• [Task to complete]
Each line of the records below that contains "Водонепроницаемые" needs to be copied.

• [Material for this task]
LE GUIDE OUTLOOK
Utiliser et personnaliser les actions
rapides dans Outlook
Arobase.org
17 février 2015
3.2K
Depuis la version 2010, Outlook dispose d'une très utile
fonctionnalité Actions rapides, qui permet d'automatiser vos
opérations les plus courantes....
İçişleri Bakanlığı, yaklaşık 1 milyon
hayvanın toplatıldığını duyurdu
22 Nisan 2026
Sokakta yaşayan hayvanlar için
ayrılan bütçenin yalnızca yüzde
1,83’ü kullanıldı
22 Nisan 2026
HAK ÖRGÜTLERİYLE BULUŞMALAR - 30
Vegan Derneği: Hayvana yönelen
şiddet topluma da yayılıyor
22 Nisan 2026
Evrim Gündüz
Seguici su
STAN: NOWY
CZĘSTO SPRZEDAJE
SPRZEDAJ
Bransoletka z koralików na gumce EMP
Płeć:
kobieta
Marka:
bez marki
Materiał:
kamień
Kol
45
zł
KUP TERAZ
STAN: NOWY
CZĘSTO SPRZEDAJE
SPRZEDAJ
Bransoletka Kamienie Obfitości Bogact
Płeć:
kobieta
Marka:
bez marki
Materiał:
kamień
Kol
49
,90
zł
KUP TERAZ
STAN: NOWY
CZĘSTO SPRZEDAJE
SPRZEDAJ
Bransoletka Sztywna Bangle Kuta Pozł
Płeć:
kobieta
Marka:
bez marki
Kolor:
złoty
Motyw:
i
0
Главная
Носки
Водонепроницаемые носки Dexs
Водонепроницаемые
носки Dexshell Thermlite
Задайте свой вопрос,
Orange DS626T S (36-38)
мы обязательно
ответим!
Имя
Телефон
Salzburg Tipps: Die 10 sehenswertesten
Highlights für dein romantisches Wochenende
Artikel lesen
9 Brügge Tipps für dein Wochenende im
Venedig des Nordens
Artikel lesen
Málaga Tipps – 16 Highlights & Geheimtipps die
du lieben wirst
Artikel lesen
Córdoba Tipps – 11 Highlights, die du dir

• [Answer to this task]
Водонепроницаемые носки Dexs
Водонепроницаемые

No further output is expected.